Selon l’étude pilotée par Estelle Morin des HEC et Charles Gagné (http://www.irsst.qc.ca/media/documents/PubIRSST/r-624.pdf) de l'Institut de recherche Robert-Sauvé en santé et en sécurité du travail (IRSST), six caractéristiques donnent un sens au travail : l’utilité sociale, l’autonomie, les occasions d’apprentissage et de développement, la rectitude morale, la qualité des relations et la reconnaissance. Bien que l’étude ne date pas d’hier, le thème est toujours aussi vivant. C’est ce qui amène Nadine, comme d’autres cadres, à éprouver ce malaise face à la perte de sens. Malcom Gladwell, auteur à succès avec « Le point de bascule », « La force de l’intuition » ou « Les prodiges », explique très bien qu’il doit exister une corrélation entre l’effort au travail et ce que l’on en retire (reconnaissance, performance…). Vous devez récolter de chaque effort un bénéfice : du un pour un!
Je crois qu’il y a plus que ces six caractéristiques. Il y a, au-delà de tout, le besoin de contribuer à un projet plus large, la nécessité de sentir que l’on va laisser une empreinte. Quel est l’héritage que vous souhaitez laisser? Peut-être une question à vous poser comme recruteur ou responsable RH, mais aussi une question à poser à vos candidats dans le cadre des entrevues d’embauche. Je doute pourtant des réponses car nombre d’entre nous ne possèdent pas les réponses…
Ce qui compte aussi c’est faire la différence. Offrons-nous, suffisamment souvent, à une personne la possibilité de se démarquer?

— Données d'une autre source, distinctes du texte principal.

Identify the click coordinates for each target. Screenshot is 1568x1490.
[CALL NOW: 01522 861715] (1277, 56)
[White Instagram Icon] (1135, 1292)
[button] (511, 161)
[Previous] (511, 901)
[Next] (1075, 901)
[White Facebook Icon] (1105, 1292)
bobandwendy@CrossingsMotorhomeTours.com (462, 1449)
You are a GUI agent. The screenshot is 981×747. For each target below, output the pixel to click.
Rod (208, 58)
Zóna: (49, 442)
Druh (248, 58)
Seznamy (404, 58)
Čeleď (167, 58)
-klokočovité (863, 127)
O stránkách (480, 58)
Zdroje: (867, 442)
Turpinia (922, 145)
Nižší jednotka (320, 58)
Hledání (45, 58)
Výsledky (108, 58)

Pourquoi ne pas lui donner la possibilité de réaliser quelque chose pour la première fois et de la regarder apprendre et se développer. Un peu comme une graine que l’on plante et que l’on regarde pousser. Mais combien de vos gestionnaires prennent ce risque? Combien d’individus osent sortir de leur zone de confort? Les entrepreneurs sont souvent ceux qui sont les plus heureux car ils combinent à la fois les six caractéristiques essentielles pour donner du sens à leur travail (l’autonomie en particulier) et l’équilibre entre effort et reconnaissance… Il parait même que 69 % des entrepreneurs se disent, en moyenne, très heureux et 61 % pensent être plus heureux que leurs pairs (http://www.entrepriseglobale.biz/2010/10/20/les-entrepreneurs-sont-des-gens-plus-heureux-de-les-autres-une-enquete-le-confirme).
Le facteur « liberté » est définitivement le facteur déterminant qui change toute la donne. Les entrepreneurs sont-ils si libres? Pas si sûr, mais au moins ils ont le sentiment de l’être. Un peu comme lorsque l’on habite au bord de la mer mais que l’on ne va jamais à la plage. L’employé, lui, peut se sentir restreint et « pris ». C’est néanmoins une réalité et c’est probablement la raison pour laquelle la génération Y est si avide d’autonomie et de flexibilité. Elle a bien compris que, pour se réaliser professionnellement, il faut être soi-même et se sentir libre.
Nadine a choisi la voie de la liberté qui, sans être de tout repos ou la plus facile, va pouvoir de nouveau lui permettre de trouver du sens à son travail. Comme la quête du Saint Graal, c’est une forme de voyage initiatique… Bonne quête!